R. L. Dabney (1820–1898) on Divine Simplicity

Since the subject of divine simplicity has come up in a recent conversation (and I have added a label for it on my blog now), here's Dabney on the subject in his Systematic Theology:
Simplicity of God’s Substance.

Divines are accustomed to assert of the divine substance an absolute simplicity. If by this it is meant that He is uncompounded, that His substance is ineffably homogeneous, that it does not exist by assemblage of atoms, and is not discerptible, it is true. For all this is clear from His true spirituality and eternity. We must conceive of spiritual substance as existing because all the acts, states, and consciousnesses of spirits, demand a simple, uncompounded substance. The same view is probably drawn from His eternity and independence. For the only sort of construction or creation, of which we see anything in our experience, is that made by some aggregation of parts, or composition of substance; and the only kind of death we know is by disintegration. Hence, that which has neither beginning nor end is uncompounded.

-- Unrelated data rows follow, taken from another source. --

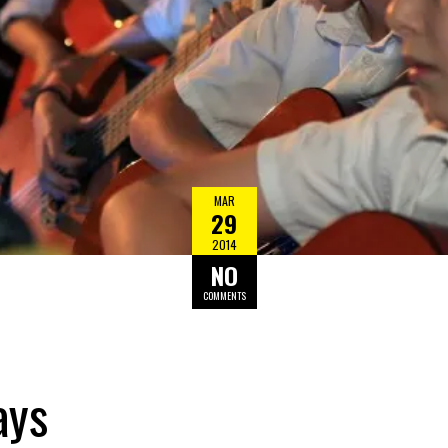
MAR
29
2014
NO
COMMENTS
ays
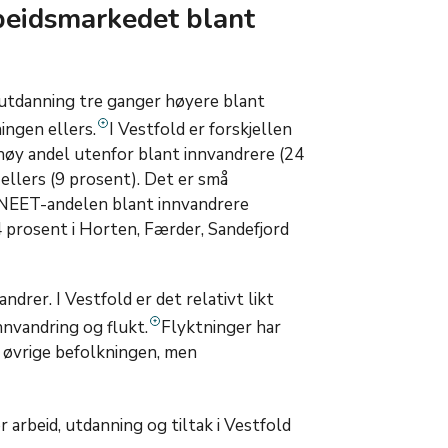
rbeidsmarkedet blant
 utdanning tre ganger høyere blant
ingen ellers.
I Vestfold er forskjellen
 høy andel utenfor blant innvandrere (24
llers (9 prosent). Det er små
 NEET-andelen blant innvandrere
4 prosent i Horten, Færder, Sandefjord
ndrer. I Vestfold er det relativt likt
nnvandring og flukt.
Flyktninger har
 øvrige befolkningen, men
arbeid, utdanning og tiltak i Vestfold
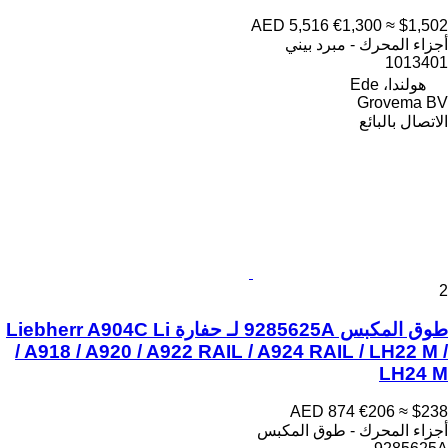
AED 5,516
€1,300
≈ $1,502
أجزاء المحرك - مبرد بيني
1013401
هولندا، Ede
Grovema BV
الاتصال بالبائع
2
طوق المكبس 9285625A لـ حفارة Liebherr A904C Li
/ A918 / A920 / A922 RAIL / A924 RAIL / LH22 M /
LH24 M
AED 874
€206
≈ $238
أجزاء المحرك - طوق المكبس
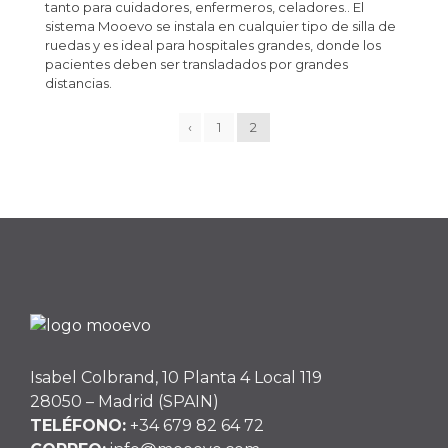
tanto para cuidadores, enfermeros, celadores.. El
sistema Mooevo se instala en cualquier tipo de silla de
ruedas y es ideal para hospitales grandes, donde los
pacientes deben ser transladados por grandes
distancias.
‹
1
2
Isabel Colbrand, 10 Planta 4 Local 119
28050 – Madrid (SPAIN)
TELÉFONO:
+34 679 82 64 72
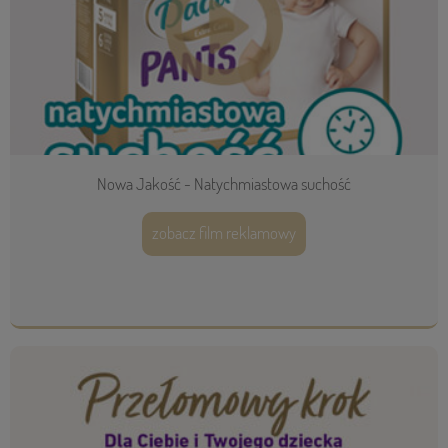
Nowa Jakość - Natychmiastowa suchość
zobacz film reklamowy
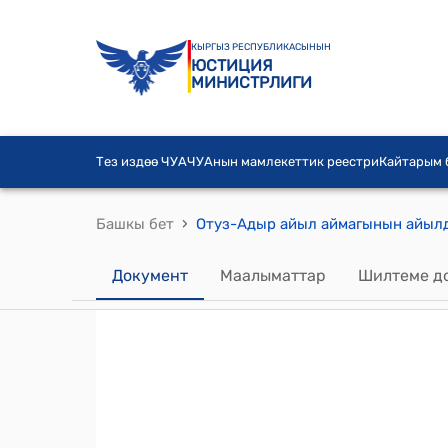
КЫРГЫЗ РЕСПУБЛИКАСЫНЫН
ЮСТИЦИЯ
МИНИСТРЛИГИ
Тез издөө ЧУА
ЧУАнын мамлекеттик реестри
Кайтарым
›
Башкы бет
Документ
Маалыматтар
Шилтеме д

But that God is more simple than finite spirits in this, that in Him substance and attribute are one and the same, as they are not in them, I know nothing. The argument is, that as God is immutably what He is, without succession, His essence does not like ours pass from mode to mode of being, and from act to act, but is always all modes, and exerting all acts; His modes and His acts are Himself. God’s thought is God. He is not active, but activity. I reply, that if this means more than is true of a man’s soul, viz: that its thought is no entity, save the soul thinking; that its thought, as abstracted from the soul that thinks it, is only an abstraction and not a thing; it is undoubtedly false. For then we should have reached the pantheistic notion, that God has no other being than the infinite series of His own consciousnesses and Nor would we be far off from the other result of this fell theory; that all that is, is God. For he who has identified God’s acts hence with His being, will next identify the effects thereof, the existence of the creatures therewith.
See R. L. Dabney, Systematic Theology (Edinburgh: Banner of Truth, 2002), 43–44. He also discusses this issue in relation to the will of God in "God's Indiscriminate Proposals of Mercy," Discussions: Theological and Evangelical (Harrisonburg, VA: Sprinkle Publications, 1982), 1:289–298.